The groups say militant Shia have been encouraged in the wave of attacks by the interior ministry, following a long-standing campaign of gay-bashing. A statement on its website claimed emos were "devil-worshippers".
Gangs of youths have devised a particularly brutal method of killing those they regard as "emos", in the West a term for youths who wear black and adopt a moody appearance but used in Iraq to describe anyone with "floppy hair" and dressed fashionably.
The method, known popularly as the "double block", involves abducting the youths and smashing their heads between two lumps of concrete. Activists say up to 90 people, all but two of them men, have been killed in this method or by shooting or beating this year accused of being either homosexual or "emo".
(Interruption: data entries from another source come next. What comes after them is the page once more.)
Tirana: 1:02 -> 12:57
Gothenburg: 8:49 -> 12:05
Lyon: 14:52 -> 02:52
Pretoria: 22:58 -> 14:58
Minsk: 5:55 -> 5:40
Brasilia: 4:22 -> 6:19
Shia militias like the "Mahdi Army" loyal to a radical Shia cleric, Moqtada al-Sadr, fought the Americans until being defeated in 2008. They have now joined the political process, but still enforce a rigid view of society in poor Shia areas where they are dominant, like the giant Sadr City neighbourhood in Baghdad.
Their attacks on homosexuals began in 2009. The fact that the Mahdi Army's political wing, the Sadrists, is now part of a coalition government has served to encourage them "It is a great shame that this attack on personal freedoms is taking place," said Saad al-Mutallibi, a politician close to the prime minister, Nuri al-Maliki, who estimated the number of deaths on "moral" grounds as in the 50s.
A statement on the interior ministry website read: "The 'Emo phenomenon' or devil worshipping is being followed by the Moral Police who have the approval to eliminate it as soon as possible since it's detrimentally affecting the society and becoming a danger.
"They wear strange, tight clothes that have pictures on them such as skulls and use stationary that are shaped as skulls. They also wear rings on their noses and tongues, and do other strange activities."
One man who was attacked but managed to escape told an Arabic-language newspaper: "First they throw concrete blocks at the boy's arms, then at his legs, then the final blow is to his head, and if he is not dead then, they start all over again."
Another man, defending his right to wear long hair, said: "My hair is long but it doesn't mean that I'm emo. My clothes are my personal style – this is my freedom, this is me."
Gruesome pictures have appeared on Facebook and other social networking sites, apparently as a warning. One group, calling itself the "Brigade of Anger" last week issued a hit list of 33 young people it said would be next.
Mr al-Sadr issued a statement calling emos a "lesion" on society but called for them to be dealt with "within the law".